- Opening Delimiter -
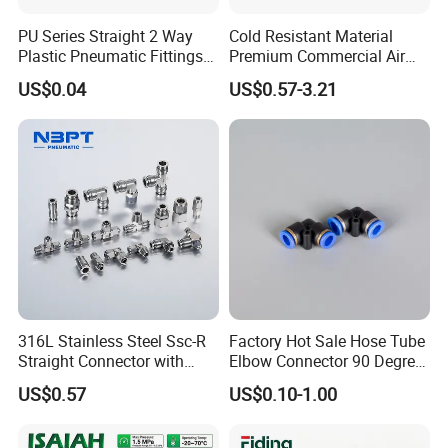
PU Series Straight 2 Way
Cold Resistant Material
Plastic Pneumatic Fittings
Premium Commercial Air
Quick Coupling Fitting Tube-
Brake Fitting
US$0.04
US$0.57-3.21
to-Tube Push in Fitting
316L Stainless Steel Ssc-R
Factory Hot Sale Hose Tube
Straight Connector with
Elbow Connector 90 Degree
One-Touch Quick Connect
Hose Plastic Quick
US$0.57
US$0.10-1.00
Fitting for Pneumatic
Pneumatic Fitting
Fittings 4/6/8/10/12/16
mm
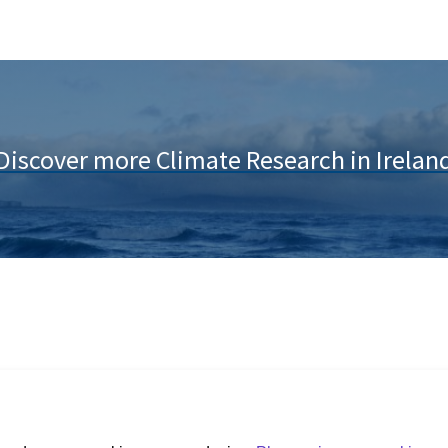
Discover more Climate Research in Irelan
- Closing Delimiter -
- Opening Delimiter -
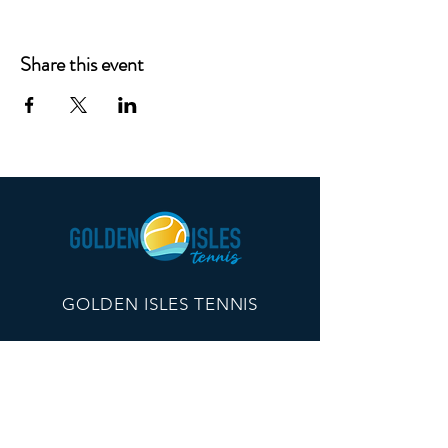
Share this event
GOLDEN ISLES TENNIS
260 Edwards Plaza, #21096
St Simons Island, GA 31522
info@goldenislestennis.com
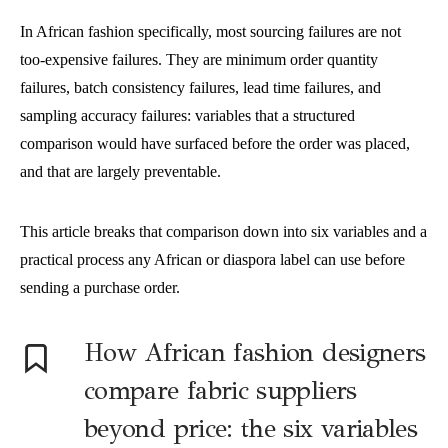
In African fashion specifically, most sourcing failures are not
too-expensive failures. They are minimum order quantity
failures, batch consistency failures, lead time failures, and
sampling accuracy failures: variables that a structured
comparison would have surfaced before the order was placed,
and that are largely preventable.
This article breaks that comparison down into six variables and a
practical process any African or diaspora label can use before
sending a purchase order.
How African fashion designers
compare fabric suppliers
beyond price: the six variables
- Closing Delimiter -
- Opening Delimiter -
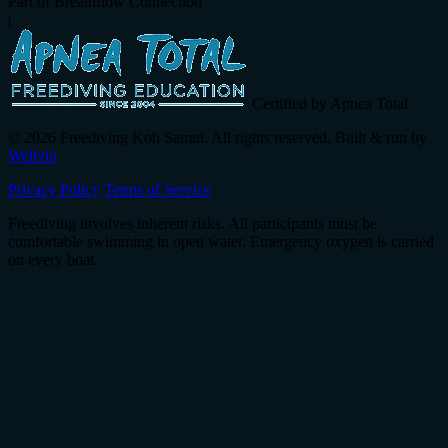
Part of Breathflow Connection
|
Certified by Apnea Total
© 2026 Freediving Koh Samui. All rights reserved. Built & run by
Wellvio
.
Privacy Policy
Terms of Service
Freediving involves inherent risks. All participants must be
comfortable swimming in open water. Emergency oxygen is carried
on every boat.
- Closing Delimiter -
• Problem description: Where the listing above reaches the line that contains "Terms of Service", start retyping, and finish with the line that contains "on every boat."; reproduce those lines exactly and no others.

• Written response:
Terms of Service
Freediving involves inherent risks. All participants must be
comfortable swimming in open water. Emergency oxygen is carried
on every boat.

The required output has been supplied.